Provided data START
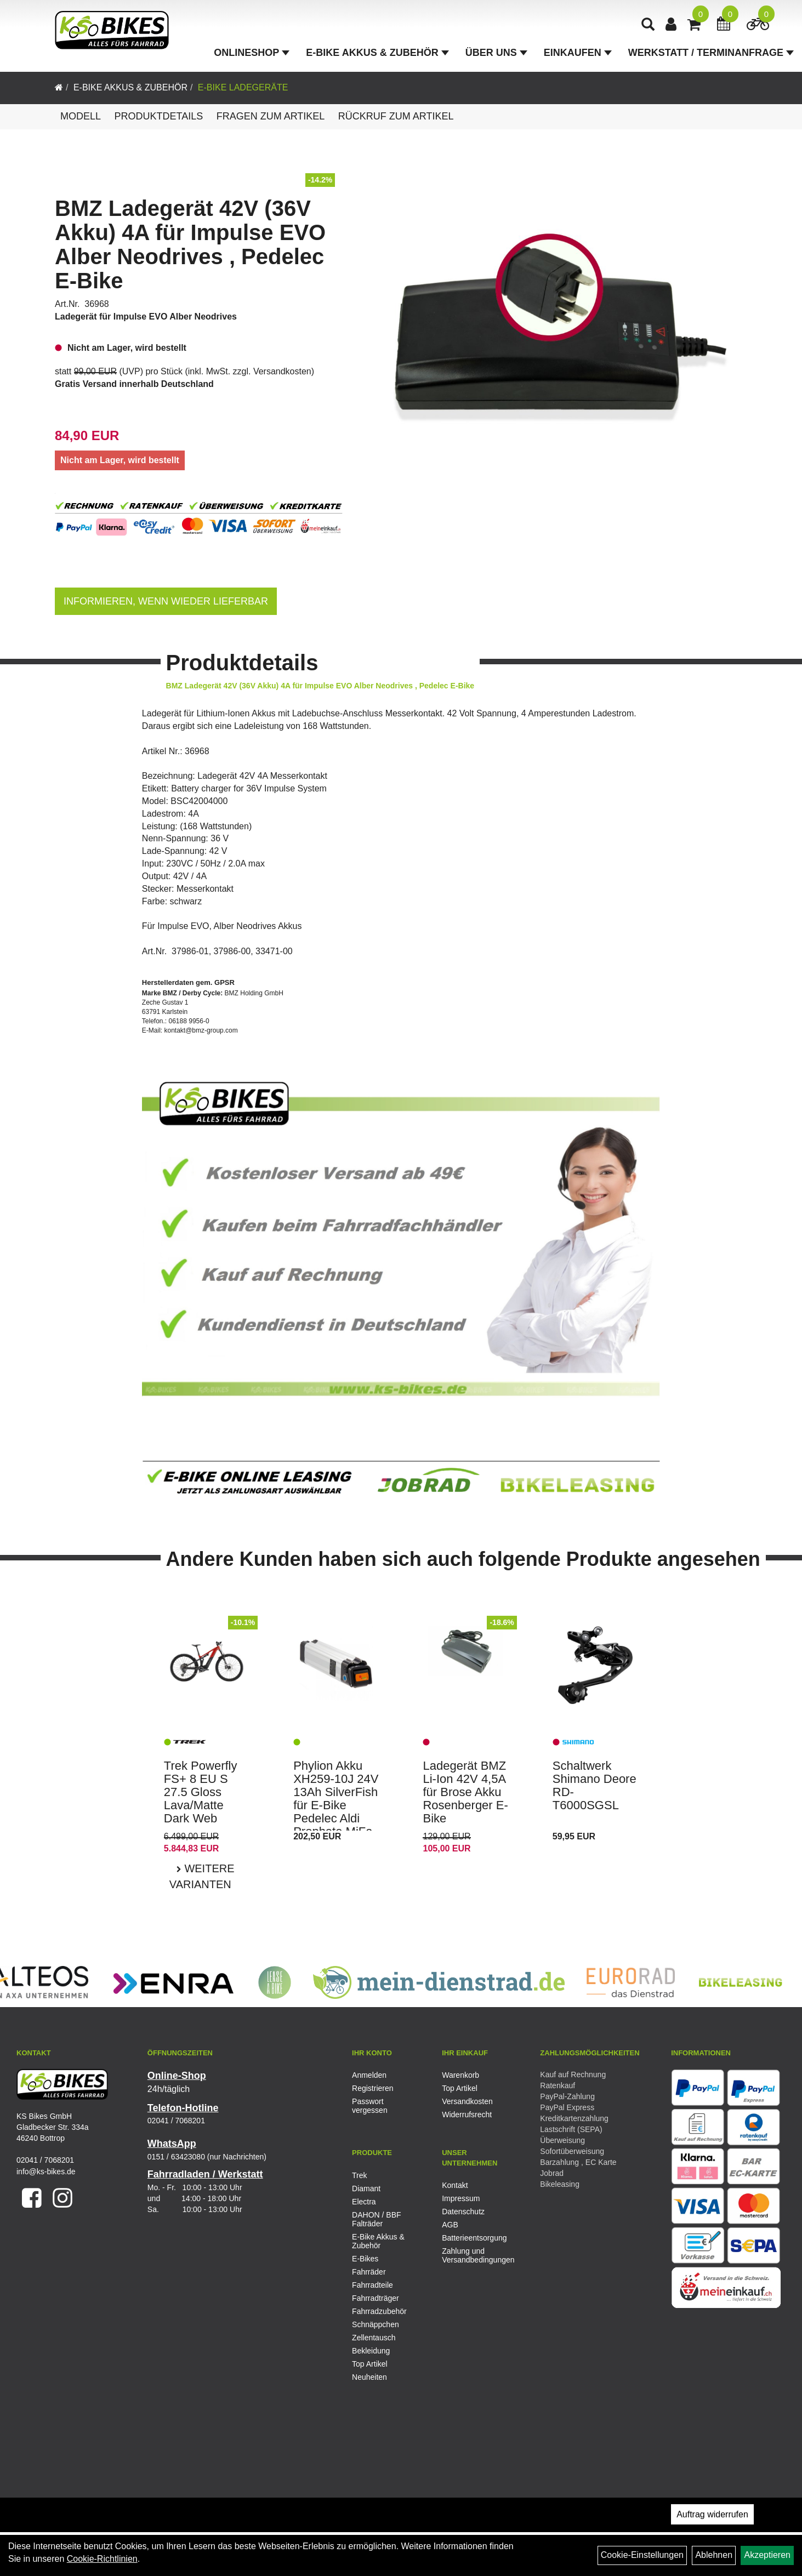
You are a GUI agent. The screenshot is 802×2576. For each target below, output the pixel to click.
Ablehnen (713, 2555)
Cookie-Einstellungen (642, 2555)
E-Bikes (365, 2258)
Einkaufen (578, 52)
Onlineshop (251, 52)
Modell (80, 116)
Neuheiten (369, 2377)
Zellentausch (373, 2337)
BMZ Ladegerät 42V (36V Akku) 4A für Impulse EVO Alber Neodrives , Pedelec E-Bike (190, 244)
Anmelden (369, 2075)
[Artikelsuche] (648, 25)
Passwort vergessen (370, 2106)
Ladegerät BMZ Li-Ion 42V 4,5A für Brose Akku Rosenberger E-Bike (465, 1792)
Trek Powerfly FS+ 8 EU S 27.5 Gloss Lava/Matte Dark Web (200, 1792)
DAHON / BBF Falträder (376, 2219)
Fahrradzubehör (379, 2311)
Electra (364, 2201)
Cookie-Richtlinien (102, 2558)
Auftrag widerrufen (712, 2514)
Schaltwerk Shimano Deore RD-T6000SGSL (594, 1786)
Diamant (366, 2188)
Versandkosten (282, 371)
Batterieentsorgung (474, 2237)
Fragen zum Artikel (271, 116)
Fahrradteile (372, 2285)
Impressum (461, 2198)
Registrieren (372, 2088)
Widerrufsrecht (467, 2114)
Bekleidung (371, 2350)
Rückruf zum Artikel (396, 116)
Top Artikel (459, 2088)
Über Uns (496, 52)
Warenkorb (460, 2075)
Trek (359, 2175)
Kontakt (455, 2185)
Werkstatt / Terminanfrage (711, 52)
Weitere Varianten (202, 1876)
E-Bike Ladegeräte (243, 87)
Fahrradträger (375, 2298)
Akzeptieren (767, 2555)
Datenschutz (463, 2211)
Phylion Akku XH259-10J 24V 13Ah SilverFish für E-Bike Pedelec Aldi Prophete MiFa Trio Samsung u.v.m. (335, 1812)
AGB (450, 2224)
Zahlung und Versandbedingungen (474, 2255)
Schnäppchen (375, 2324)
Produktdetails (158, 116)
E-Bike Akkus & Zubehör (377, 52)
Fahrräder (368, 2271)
Provided data END
Provided data START
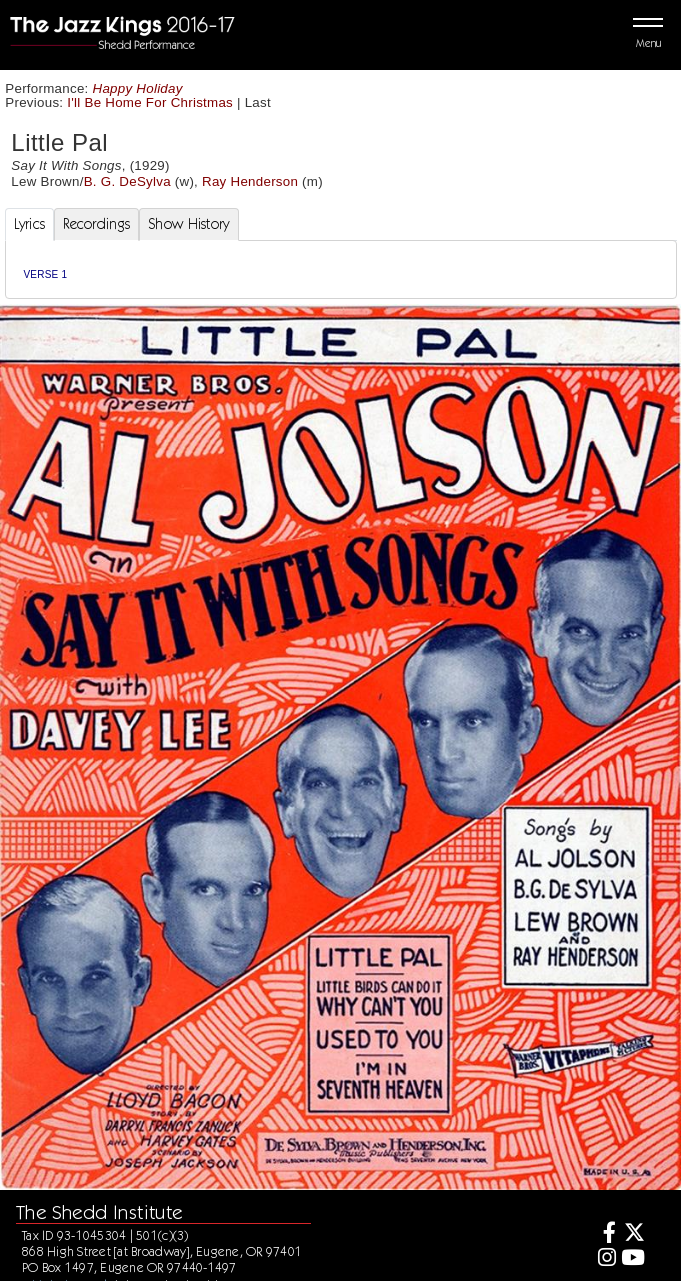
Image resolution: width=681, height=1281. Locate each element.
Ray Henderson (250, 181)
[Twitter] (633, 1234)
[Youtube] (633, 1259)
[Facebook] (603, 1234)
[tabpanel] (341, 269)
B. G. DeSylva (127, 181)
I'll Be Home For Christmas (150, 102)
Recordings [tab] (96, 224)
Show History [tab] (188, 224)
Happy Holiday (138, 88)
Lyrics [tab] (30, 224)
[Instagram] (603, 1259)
Provided data END
Provided data START
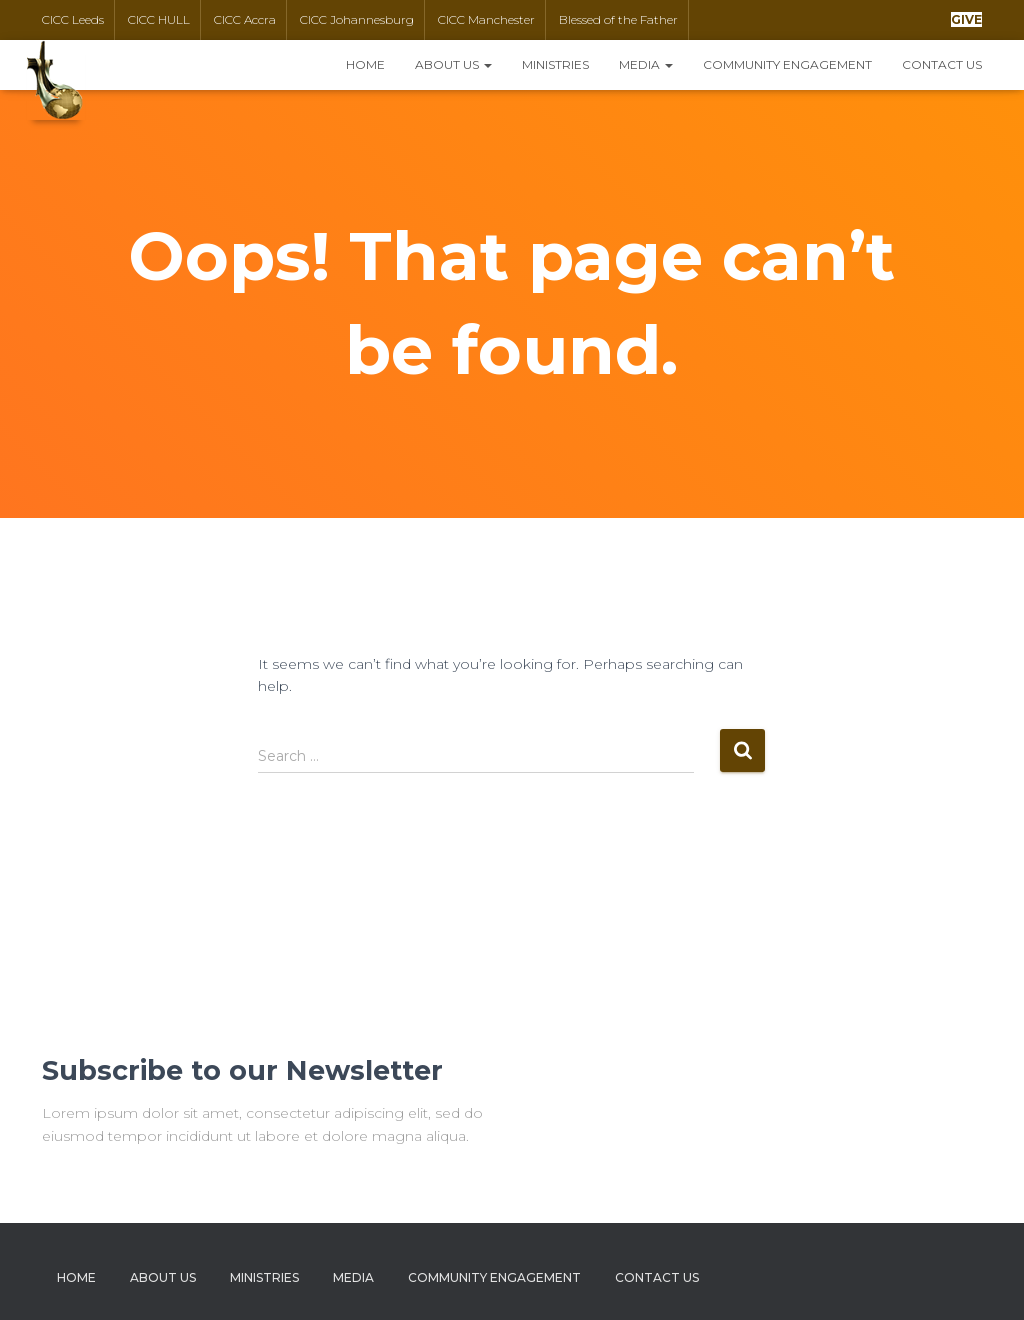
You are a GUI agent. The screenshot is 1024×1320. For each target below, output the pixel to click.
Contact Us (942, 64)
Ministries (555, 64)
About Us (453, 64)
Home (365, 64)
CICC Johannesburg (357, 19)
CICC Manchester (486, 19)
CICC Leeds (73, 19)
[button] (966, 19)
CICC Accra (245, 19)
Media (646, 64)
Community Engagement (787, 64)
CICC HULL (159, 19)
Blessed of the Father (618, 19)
Provided data END
## What to work on
Scanning the data above, copy out every line where "Cookie" is found.

## Your response
Cookie-Einstellungen (642, 2555)
Cookie-Richtlinien (102, 2558)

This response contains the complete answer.